====== TASK INPUT
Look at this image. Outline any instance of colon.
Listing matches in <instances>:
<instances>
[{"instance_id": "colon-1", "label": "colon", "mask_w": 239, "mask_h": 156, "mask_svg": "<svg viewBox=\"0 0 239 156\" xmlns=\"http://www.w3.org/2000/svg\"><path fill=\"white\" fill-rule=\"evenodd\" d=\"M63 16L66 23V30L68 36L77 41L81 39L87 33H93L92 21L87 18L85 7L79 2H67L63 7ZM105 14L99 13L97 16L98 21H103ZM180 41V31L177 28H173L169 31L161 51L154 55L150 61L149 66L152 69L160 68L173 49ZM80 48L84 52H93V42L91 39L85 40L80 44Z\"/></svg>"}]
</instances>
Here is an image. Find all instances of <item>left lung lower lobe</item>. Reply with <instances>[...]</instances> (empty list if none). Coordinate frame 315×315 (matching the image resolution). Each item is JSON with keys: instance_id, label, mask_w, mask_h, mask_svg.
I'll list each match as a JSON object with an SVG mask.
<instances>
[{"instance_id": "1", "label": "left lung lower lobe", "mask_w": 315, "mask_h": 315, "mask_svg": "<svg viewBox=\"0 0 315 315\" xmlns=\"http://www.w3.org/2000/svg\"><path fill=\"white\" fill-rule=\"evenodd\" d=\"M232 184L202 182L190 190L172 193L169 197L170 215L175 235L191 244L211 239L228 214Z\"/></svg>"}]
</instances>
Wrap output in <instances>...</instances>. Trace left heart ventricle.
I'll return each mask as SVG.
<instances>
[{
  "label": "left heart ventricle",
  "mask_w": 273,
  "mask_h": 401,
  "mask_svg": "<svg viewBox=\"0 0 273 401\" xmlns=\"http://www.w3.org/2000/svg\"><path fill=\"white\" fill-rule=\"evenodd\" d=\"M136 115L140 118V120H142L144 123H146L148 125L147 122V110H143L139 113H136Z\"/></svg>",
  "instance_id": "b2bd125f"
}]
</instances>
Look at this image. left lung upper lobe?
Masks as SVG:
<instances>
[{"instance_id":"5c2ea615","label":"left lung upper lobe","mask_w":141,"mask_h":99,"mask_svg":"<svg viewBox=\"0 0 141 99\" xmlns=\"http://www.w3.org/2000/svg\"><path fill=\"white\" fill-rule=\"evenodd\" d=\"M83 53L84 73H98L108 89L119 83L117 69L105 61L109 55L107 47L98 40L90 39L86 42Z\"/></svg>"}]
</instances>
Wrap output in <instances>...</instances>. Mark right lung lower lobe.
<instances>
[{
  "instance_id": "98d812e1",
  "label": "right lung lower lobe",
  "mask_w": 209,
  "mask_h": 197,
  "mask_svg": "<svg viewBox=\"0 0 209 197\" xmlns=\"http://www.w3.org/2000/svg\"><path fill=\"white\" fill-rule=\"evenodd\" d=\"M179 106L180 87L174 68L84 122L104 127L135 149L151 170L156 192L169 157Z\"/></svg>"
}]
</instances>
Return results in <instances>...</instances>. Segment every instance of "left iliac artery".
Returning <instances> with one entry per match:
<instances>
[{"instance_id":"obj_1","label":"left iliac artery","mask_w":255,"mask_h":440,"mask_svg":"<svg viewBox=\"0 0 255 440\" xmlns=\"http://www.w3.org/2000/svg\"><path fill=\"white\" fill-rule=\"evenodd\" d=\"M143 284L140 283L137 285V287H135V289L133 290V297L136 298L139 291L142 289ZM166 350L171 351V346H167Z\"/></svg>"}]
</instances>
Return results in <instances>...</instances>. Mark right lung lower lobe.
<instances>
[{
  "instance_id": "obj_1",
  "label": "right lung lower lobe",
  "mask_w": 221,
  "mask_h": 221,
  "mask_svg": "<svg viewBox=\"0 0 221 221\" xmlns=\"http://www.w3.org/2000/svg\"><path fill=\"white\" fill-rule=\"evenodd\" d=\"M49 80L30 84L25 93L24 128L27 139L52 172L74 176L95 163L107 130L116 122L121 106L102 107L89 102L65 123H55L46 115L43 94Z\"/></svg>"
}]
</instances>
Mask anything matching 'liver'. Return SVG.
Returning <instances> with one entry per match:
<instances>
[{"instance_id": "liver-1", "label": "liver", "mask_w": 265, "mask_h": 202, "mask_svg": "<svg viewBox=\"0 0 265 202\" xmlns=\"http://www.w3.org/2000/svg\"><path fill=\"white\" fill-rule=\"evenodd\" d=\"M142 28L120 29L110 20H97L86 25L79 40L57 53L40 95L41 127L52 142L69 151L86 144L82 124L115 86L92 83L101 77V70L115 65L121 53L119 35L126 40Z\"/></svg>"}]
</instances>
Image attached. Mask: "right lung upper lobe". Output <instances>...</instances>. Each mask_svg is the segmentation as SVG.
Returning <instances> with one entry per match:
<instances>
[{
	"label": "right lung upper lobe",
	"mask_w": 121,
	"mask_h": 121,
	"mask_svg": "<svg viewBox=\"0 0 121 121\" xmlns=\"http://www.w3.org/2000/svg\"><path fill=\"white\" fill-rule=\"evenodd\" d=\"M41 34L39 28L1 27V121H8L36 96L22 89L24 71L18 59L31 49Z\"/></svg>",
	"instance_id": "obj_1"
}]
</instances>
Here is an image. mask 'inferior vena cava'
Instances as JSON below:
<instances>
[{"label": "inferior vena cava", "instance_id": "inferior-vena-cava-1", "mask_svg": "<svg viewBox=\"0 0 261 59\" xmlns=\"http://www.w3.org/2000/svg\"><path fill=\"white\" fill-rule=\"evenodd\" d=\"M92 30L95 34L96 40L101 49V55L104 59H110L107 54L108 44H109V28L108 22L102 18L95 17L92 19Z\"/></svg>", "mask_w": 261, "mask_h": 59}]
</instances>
============
** WHAT TO DO **
For this exercise, restate each of the entries without any deviation.

** SOLUTION **
Look at this image. Outline any instance of colon.
Listing matches in <instances>:
<instances>
[{"instance_id": "colon-1", "label": "colon", "mask_w": 239, "mask_h": 156, "mask_svg": "<svg viewBox=\"0 0 239 156\" xmlns=\"http://www.w3.org/2000/svg\"><path fill=\"white\" fill-rule=\"evenodd\" d=\"M63 16L66 23V30L68 36L77 41L81 39L87 33H93L92 21L87 18L85 7L79 2H67L63 7ZM105 14L99 13L97 16L98 21H103ZM180 41V31L177 28H173L169 31L161 51L154 55L150 61L149 66L152 69L160 68L173 49ZM80 48L84 52H93V42L91 39L85 40L80 44Z\"/></svg>"}]
</instances>
Here is an image. Find all instances of <item>left lung lower lobe</item>. Reply with <instances>[...]</instances> (empty list if none). Coordinate frame 315×315 (matching the image resolution). Each item is JSON with keys: instance_id, label, mask_w, mask_h, mask_svg.
I'll list each match as a JSON object with an SVG mask.
<instances>
[{"instance_id": "1", "label": "left lung lower lobe", "mask_w": 315, "mask_h": 315, "mask_svg": "<svg viewBox=\"0 0 315 315\" xmlns=\"http://www.w3.org/2000/svg\"><path fill=\"white\" fill-rule=\"evenodd\" d=\"M232 184L202 182L190 190L172 193L169 197L170 215L175 235L191 244L211 239L228 214Z\"/></svg>"}]
</instances>
Wrap output in <instances>...</instances>. Trace left heart ventricle.
I'll return each mask as SVG.
<instances>
[{
  "label": "left heart ventricle",
  "mask_w": 273,
  "mask_h": 401,
  "mask_svg": "<svg viewBox=\"0 0 273 401\" xmlns=\"http://www.w3.org/2000/svg\"><path fill=\"white\" fill-rule=\"evenodd\" d=\"M136 115L140 118V120H142L144 123H146L148 125L147 122V110H143L139 113H136Z\"/></svg>",
  "instance_id": "b2bd125f"
}]
</instances>
Look at this image. left lung upper lobe?
Masks as SVG:
<instances>
[{"instance_id":"5c2ea615","label":"left lung upper lobe","mask_w":141,"mask_h":99,"mask_svg":"<svg viewBox=\"0 0 141 99\" xmlns=\"http://www.w3.org/2000/svg\"><path fill=\"white\" fill-rule=\"evenodd\" d=\"M83 53L84 73H98L108 89L119 83L117 69L105 61L109 55L107 47L98 40L90 39L86 42Z\"/></svg>"}]
</instances>
Wrap output in <instances>...</instances>. Mark right lung lower lobe.
<instances>
[{
  "instance_id": "98d812e1",
  "label": "right lung lower lobe",
  "mask_w": 209,
  "mask_h": 197,
  "mask_svg": "<svg viewBox=\"0 0 209 197\" xmlns=\"http://www.w3.org/2000/svg\"><path fill=\"white\" fill-rule=\"evenodd\" d=\"M179 106L180 87L174 68L84 122L104 127L135 149L151 170L156 192L169 157Z\"/></svg>"
}]
</instances>
Return results in <instances>...</instances>. Segment every instance of "left iliac artery".
Returning <instances> with one entry per match:
<instances>
[{"instance_id":"obj_1","label":"left iliac artery","mask_w":255,"mask_h":440,"mask_svg":"<svg viewBox=\"0 0 255 440\" xmlns=\"http://www.w3.org/2000/svg\"><path fill=\"white\" fill-rule=\"evenodd\" d=\"M143 284L140 283L137 285V287H135V289L133 290V297L136 298L139 291L142 289ZM166 350L171 351V346H167Z\"/></svg>"}]
</instances>
Return results in <instances>...</instances>. Mark right lung lower lobe.
<instances>
[{
  "instance_id": "obj_1",
  "label": "right lung lower lobe",
  "mask_w": 221,
  "mask_h": 221,
  "mask_svg": "<svg viewBox=\"0 0 221 221\" xmlns=\"http://www.w3.org/2000/svg\"><path fill=\"white\" fill-rule=\"evenodd\" d=\"M49 80L30 84L25 93L24 128L27 139L52 172L74 176L95 163L107 130L116 122L121 106L102 107L89 102L65 123H55L46 115L43 94Z\"/></svg>"
}]
</instances>
Mask anything matching 'liver'. Return SVG.
Returning <instances> with one entry per match:
<instances>
[{"instance_id": "liver-1", "label": "liver", "mask_w": 265, "mask_h": 202, "mask_svg": "<svg viewBox=\"0 0 265 202\" xmlns=\"http://www.w3.org/2000/svg\"><path fill=\"white\" fill-rule=\"evenodd\" d=\"M142 28L120 29L110 20H97L86 25L79 40L57 53L40 95L41 127L52 142L69 151L86 144L82 124L115 86L92 83L101 77V70L115 65L121 53L119 35L126 40Z\"/></svg>"}]
</instances>
Image attached. Mask: "right lung upper lobe". Output <instances>...</instances>. Each mask_svg is the segmentation as SVG.
Returning <instances> with one entry per match:
<instances>
[{
	"label": "right lung upper lobe",
	"mask_w": 121,
	"mask_h": 121,
	"mask_svg": "<svg viewBox=\"0 0 121 121\" xmlns=\"http://www.w3.org/2000/svg\"><path fill=\"white\" fill-rule=\"evenodd\" d=\"M41 34L39 28L1 27V121H8L36 96L22 89L24 71L18 59L31 49Z\"/></svg>",
	"instance_id": "obj_1"
}]
</instances>
Here is an image. mask 'inferior vena cava'
Instances as JSON below:
<instances>
[{"label": "inferior vena cava", "instance_id": "inferior-vena-cava-1", "mask_svg": "<svg viewBox=\"0 0 261 59\" xmlns=\"http://www.w3.org/2000/svg\"><path fill=\"white\" fill-rule=\"evenodd\" d=\"M92 30L95 34L96 40L101 49V55L104 59H110L107 54L108 44H109V28L108 22L102 18L95 17L92 19Z\"/></svg>", "mask_w": 261, "mask_h": 59}]
</instances>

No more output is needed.